Even more interesting is the fact that in Celtic lore, the goose symbolizes parenthood and the responsibilities of raising a family. Geese mate for life and both parents raise their young. The geese perfectly symbolize the lesson Tom is learning about being a father. It is by example that they teach their young how to migrate south; it is by example that we teach our children to succeed.
As Amy becomes more and more connected with her geese, Tom begins to take more of an interest in Amy. And as Amy begins to mother the geese, she influences Tom, her uncle David, Susan and even Tom’s flying buddy, Barry. Her mothering changes the whole feeling of the household. You can see the love growing.
Here is where Tom develops into a great dad. Realizing that the geese won’t be able to migrate without their help, Tom and his friends devise a plan to lead the geese south in a small plane they build. When Amy wants to keep the geese with her in the barn all winter, Tom asks her if she thinks that’s fair for the geese. They were made to migrate and be free. And so he offers to lead them south. But when they keep following after Amy, Tom realizes that she’s going to have to do it. He respects her enough to give her the opportunity to spread her wings and help these birds that she loves. He’ll build two planes to fly with her as she leads her geese south.

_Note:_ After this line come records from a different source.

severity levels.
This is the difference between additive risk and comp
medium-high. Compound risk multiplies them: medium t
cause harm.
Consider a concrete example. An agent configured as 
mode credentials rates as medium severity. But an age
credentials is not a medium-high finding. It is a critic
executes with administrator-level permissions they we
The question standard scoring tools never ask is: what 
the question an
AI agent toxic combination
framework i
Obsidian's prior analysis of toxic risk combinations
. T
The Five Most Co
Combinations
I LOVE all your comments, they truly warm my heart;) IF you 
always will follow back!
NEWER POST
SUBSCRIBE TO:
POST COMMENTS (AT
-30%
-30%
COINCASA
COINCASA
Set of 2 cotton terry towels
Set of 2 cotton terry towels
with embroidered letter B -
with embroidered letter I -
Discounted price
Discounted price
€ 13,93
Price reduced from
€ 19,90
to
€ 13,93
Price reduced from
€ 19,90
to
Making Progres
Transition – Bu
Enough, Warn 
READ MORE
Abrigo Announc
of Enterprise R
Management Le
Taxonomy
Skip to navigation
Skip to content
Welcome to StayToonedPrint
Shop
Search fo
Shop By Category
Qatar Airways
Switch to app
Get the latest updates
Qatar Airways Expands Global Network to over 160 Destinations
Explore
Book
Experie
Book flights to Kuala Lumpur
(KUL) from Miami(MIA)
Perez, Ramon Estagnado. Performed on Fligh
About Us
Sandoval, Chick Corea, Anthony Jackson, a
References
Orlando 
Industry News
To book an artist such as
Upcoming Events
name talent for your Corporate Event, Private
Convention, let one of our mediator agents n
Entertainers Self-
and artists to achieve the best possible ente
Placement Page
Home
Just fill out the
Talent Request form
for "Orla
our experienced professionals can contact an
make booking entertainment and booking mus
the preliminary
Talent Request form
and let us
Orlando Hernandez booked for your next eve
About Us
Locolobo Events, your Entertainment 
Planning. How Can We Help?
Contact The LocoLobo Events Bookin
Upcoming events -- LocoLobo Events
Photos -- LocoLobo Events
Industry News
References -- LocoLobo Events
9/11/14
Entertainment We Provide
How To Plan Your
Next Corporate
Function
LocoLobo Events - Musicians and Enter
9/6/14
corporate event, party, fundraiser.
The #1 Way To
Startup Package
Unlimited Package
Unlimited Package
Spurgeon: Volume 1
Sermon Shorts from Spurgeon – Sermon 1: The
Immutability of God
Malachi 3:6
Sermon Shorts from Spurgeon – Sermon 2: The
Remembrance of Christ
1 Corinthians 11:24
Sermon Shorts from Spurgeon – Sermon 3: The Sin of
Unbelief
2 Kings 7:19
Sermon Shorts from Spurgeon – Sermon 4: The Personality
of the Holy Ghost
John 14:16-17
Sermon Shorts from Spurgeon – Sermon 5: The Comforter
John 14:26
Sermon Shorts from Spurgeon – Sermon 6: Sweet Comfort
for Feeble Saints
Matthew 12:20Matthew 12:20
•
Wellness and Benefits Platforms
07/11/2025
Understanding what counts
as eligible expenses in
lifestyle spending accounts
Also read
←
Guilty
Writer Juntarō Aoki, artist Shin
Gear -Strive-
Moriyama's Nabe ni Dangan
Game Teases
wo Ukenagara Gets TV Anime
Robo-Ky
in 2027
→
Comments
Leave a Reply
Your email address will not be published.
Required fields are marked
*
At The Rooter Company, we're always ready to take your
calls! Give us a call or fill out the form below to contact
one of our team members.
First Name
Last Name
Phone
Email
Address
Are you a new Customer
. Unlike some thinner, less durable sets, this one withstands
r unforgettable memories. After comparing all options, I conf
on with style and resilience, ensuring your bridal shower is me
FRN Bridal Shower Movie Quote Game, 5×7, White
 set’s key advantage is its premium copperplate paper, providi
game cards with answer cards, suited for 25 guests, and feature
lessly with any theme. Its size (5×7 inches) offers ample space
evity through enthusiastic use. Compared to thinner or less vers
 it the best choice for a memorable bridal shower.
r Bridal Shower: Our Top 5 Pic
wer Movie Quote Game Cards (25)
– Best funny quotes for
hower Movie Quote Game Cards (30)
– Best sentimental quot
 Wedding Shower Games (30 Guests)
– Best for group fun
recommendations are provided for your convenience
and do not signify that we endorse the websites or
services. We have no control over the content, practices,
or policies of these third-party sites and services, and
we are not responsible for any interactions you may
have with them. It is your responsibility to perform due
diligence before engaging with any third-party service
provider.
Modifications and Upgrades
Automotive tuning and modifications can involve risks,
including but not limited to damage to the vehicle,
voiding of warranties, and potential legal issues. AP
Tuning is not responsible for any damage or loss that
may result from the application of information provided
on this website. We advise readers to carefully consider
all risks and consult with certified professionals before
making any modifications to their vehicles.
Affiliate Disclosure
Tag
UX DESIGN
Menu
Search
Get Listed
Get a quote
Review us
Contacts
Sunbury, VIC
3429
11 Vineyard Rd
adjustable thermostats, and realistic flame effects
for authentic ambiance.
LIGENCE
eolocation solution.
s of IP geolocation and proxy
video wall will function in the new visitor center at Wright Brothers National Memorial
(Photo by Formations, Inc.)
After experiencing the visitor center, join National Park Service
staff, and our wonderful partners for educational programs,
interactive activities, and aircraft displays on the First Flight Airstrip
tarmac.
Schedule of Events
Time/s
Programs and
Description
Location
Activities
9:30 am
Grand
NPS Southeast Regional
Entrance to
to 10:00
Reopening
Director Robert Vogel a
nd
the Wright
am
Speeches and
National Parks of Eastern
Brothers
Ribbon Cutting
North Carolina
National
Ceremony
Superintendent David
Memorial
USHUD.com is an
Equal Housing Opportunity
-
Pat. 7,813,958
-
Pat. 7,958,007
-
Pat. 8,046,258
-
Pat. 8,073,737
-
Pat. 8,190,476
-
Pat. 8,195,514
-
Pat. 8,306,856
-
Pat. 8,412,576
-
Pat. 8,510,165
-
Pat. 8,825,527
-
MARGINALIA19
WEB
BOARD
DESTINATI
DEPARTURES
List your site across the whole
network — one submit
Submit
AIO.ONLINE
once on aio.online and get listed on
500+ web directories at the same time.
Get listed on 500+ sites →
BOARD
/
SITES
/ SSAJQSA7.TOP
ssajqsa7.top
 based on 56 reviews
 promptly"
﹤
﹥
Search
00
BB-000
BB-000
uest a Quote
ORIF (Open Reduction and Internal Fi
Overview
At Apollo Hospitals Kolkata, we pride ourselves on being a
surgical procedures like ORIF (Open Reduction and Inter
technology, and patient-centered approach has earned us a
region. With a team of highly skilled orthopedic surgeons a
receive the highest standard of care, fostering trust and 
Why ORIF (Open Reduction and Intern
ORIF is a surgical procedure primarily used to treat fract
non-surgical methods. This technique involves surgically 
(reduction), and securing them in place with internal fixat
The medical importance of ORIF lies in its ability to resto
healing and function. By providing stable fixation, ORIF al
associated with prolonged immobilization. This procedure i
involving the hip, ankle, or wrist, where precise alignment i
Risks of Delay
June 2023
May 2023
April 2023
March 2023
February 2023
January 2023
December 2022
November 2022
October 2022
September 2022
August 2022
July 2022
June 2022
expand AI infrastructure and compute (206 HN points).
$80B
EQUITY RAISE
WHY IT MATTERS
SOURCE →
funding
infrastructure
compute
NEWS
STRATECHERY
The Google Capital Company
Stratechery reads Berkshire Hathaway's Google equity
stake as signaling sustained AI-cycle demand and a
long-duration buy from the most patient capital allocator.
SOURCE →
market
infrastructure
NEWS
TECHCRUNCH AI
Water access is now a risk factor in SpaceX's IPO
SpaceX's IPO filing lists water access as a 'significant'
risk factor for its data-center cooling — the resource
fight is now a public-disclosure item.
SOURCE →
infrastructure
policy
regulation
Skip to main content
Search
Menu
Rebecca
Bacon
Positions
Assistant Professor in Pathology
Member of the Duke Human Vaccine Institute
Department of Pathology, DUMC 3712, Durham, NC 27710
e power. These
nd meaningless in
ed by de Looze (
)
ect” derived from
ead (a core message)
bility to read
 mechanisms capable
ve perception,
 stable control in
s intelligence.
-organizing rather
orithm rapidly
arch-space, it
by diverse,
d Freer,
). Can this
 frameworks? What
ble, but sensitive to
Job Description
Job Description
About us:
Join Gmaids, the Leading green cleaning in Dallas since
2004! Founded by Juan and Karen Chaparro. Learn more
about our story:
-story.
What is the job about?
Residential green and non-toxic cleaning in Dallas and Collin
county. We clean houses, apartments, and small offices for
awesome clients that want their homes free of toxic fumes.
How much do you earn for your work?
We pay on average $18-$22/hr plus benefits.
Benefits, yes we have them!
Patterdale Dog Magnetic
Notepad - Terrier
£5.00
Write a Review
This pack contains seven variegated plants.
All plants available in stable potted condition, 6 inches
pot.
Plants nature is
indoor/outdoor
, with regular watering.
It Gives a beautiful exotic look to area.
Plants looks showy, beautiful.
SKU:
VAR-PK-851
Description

Meanwhile, the local animal officer, while speaking out on behalf of the wildlife in the area that was bulldozed, is too ready to obey a set of rules that would imprison the geese instead of setting them free. Just before Tom and Amy plan to lead the geese to a bird sanctuary in North Carolina, he steals them from the farm. And so they steal them back and head out on their journey.
As they fly south, they are forced to land at an air force base, then fly over open water and even through a foggy city. It isn’t a surprise that the media picks up the story. People know they’re flying south and watch for them to fly overhead. At the bird sanctuary, people gather to await their arrival, while a developer also waits to bulldoze the area if no birds make their home there by November 1. That’s one of the reasons for bringing the flock south—to save the sanctuary. Just before they get there, Tom’s plane goes down in a field and Amy has to fly the geese there alone. When she tells him that she can’t find her way without him, Tom says he knows she can do it. She’s strong and brave like her mom.
So Amy and the geese arrive just at sunset and save the sanctuary. Her geese know how to migrate and they have a home. And now so does she.
Fly Away Home is a beautiful movie about how a father can help his child follow her vision and her bliss. As more and more fathers take a bigger role in raising their children, I can only hope that they remember that their job is not only to protect and provide for their families, but also to guide their children as they make their way in the world.